Friday, January 3, 2020: 3:50 PM
New York Ballroom East (Sheraton New York)
Heather R. Lee, NYU Shanghai
In 1915, the U.S. Court of Appeals exonerated Lee Chee, a man facing deportation, and inadvertently created legal opportunities for Chinese immigrants in the restaurant industry. The case hinged on whether restaurant owners were exempt from the Chinese Exclusion Act (1882-1943), which barred laborers but permitted the emigration of certain types of entrepreneurs. The judges ruled in favor of restaurant owners, incentivizing individuals who were constrained by Exclusion to entered food service. Chinese immigrants with small amounts of capital pooled resources, opening restaurants with as few as three and sometimes as many as a hundred co-investors. By investing aggressively in a once marginal segment of the ethnic economy, they made the restaurant industry the largest repository of Chinese financial and human resources in the United States.
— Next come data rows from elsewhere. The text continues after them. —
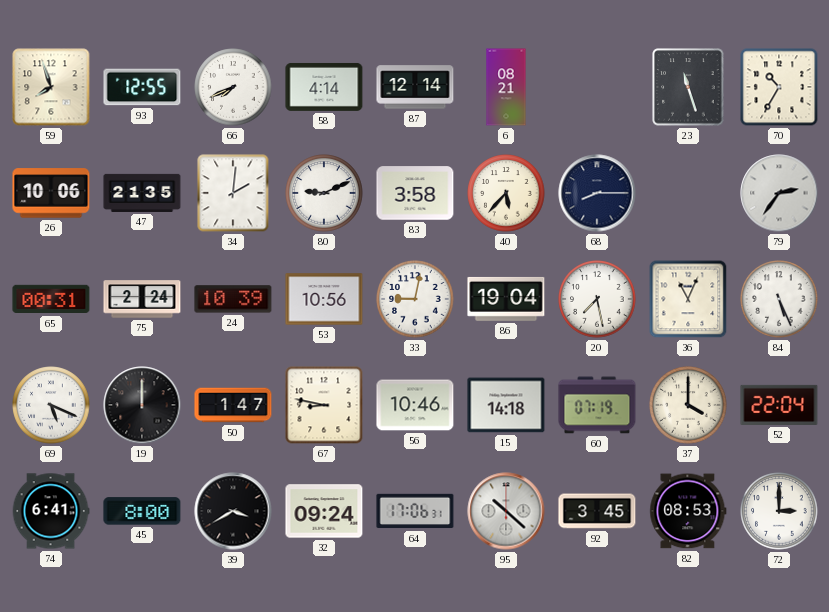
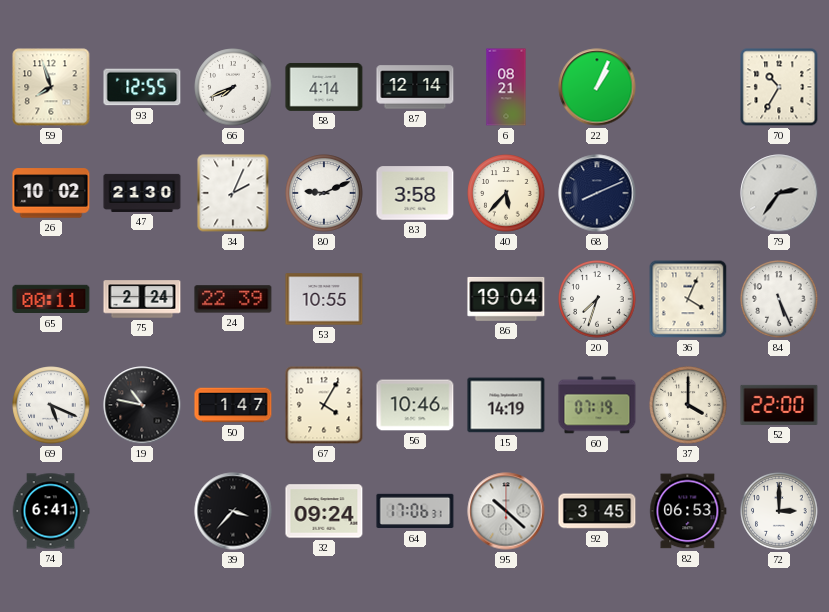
22: none -> 1:04
23: 11:27 -> none
26: 10:06 -> 10:02
47: 21:35 -> 21:30
34: 2:01 -> 2:04
68: 8:15 -> 8:11
65: 00:31 -> 00:11
24: 10:39 -> 22:39
53: 10:56 -> 10:55
33: 9:02 -> none
20: 7:28 -> 7:33
36: 11:04 -> 4:04
19: 12:00 -> 10:47
67: 8:47 -> 4:05
15: 14:18 -> 14:19
52: 22:04 -> 22:00
45: 8:00 -> none
39: 3:40 -> 3:37
82: 08:53 -> 06:53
They used the legal privileges gained through restaurant ownership to travel internationally and to sponsor relatives’ emigration. Based on archival research and quantitative analysis of an original database, this paper underscores the opportunities that the Chinese fashioned in discriminatory laws—what I call “innovation at the margins.” Starting in 1897, they defended the privileges of restaurant owners in the face of shrinking immigration opportunities, challenging the decision of INS officials and organizing test cases of its policies in the courts. It was a long and frustrating battle that involved dozens of little-known immigrant actors, who made the law more accommodating for themselves and changed the way Americans ate in the twentieth century.